The workshop was piloted and evaluated on April 19, 2019 at Thomas Jefferson University from 12 p.m. to 3 p.m. with current public health graduate students. The pilot took place in the Health Design Lab space at Thomas Jefferson University. The lab space has several rectangular tables, each of which accommodated two individuals, therefore giving each participant ample space to sit and work creatively. Additionally, the Health Design Space offered use of their "prototyping cart," which contained ample crafts supplies and facilitated low-fidelity prototyping.

Participants

Ten current Thomas Jefferson University Master of Public Health (MPH) students participated in the workshop pilot. Participants were recruited from all "tracks" to MPH completion at Jefferson, including an accelerated one-year track, a part-time track, a full-time track, and a dual degree (MD/MPH) track. All students pursuing an MPH who expressed interested were included. A small sample size (ten participants) was chosen because experts suggest small groups are best for an effective Design Thinking workshop (9). MPH students were recruited via email, newsletter, messenger application, and word of mouth. They were compensated with lunch and clerkship credit hours that counted towards their degree requirements. In addition, several faculty members were present during the pilot to support, observe, and offer feedback for future iterations of the workshop.

Evaluation Methods

Evaluations were collected using a paper survey that participants completed immediately before and after the workshop in order to assess their knowledge about Design Thinking and attitudes about the workshop experience. All survey data were anonymous and no identifying information was collected. The attitudes measured included interactivity, engagement, enjoyment, and learning. Interactivity, engagement and enjoyment were operationalized by asking participants to self-report their opinions of the workshop across each dimension using a Likert scale. For example, enjoyment was measured using the survey item: "Please rank your agreement with the following statement (1 = Strongly Disagree, 5 = Strongly Agree): I enjoyed the Design Thinking workshop."

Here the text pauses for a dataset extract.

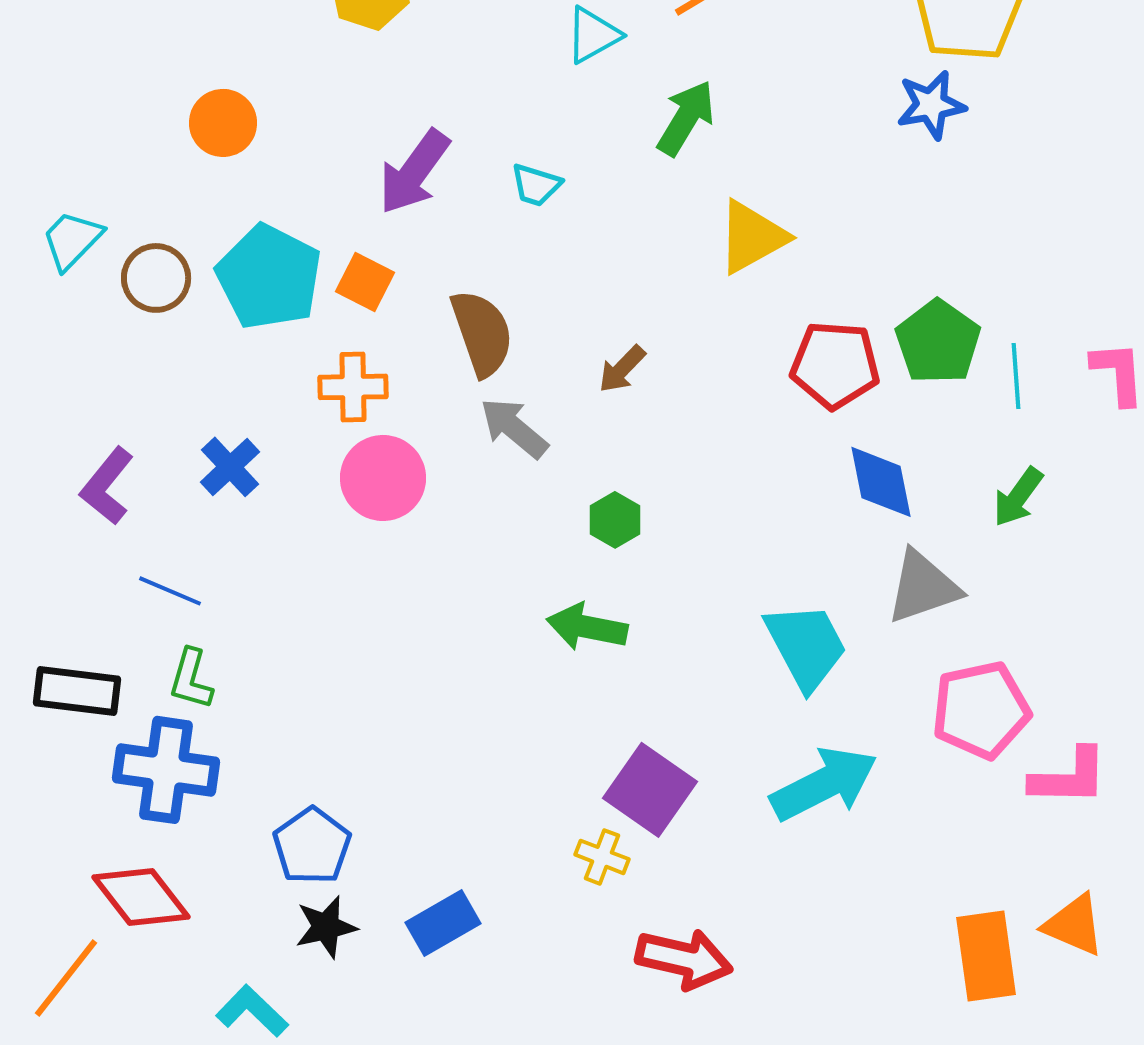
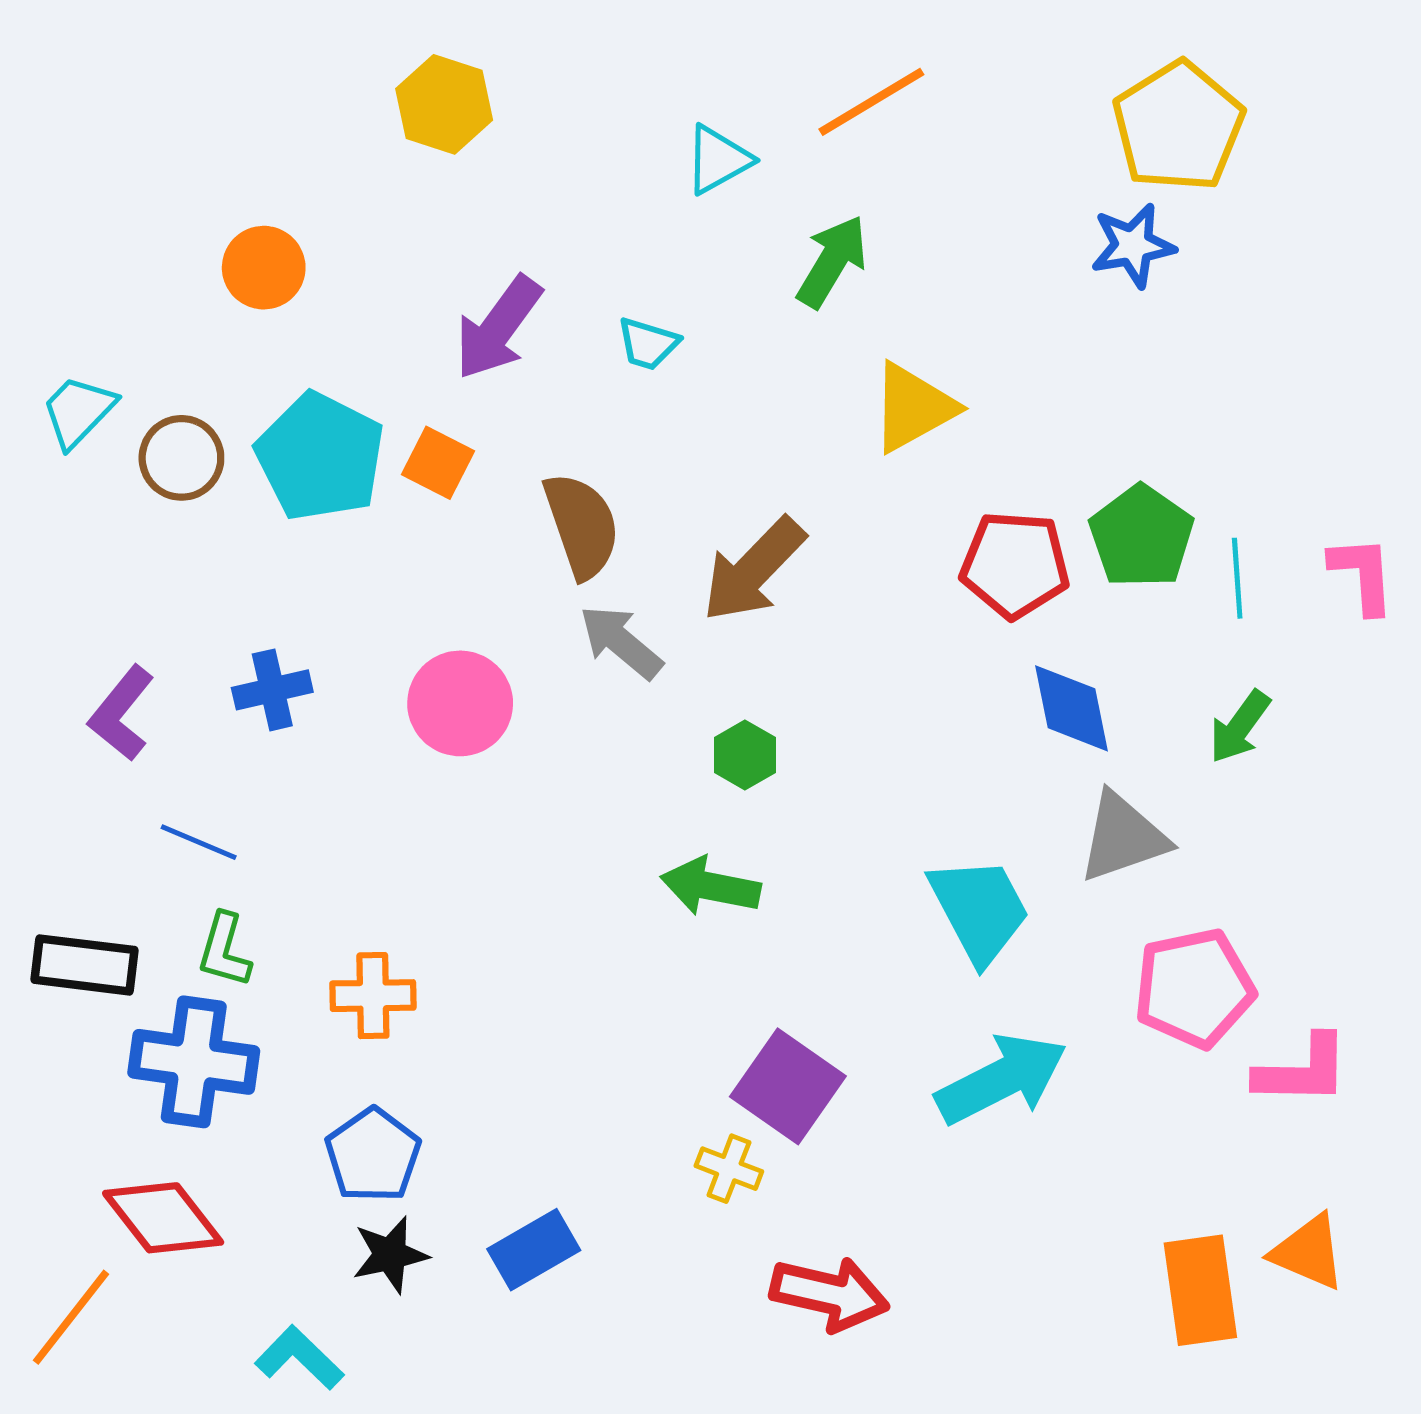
brown arrow: (622, 369) -> (754, 570), size x1.8
orange cross: (353, 387) -> (373, 996), moved
blue cross: (230, 467) -> (272, 690), turned 30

The attitudes items were only assessed after the workshop. Knowledge was assessed directly with a pre and post "quiz" style survey. Questions included: "Please describe three aspects of Design Thinking" and "What is one way that Design Thinking could be used in your career as a public health professional?" In addition, participants were asked to open-endedly report any comments or suggestions they had following the workshop. See Supplementary Materials for all survey questions. The workshop was ultimately evaluated for its adherence to several objectives related to process, impact, and outcomes, which built off of the survey items and are identified in Table 2.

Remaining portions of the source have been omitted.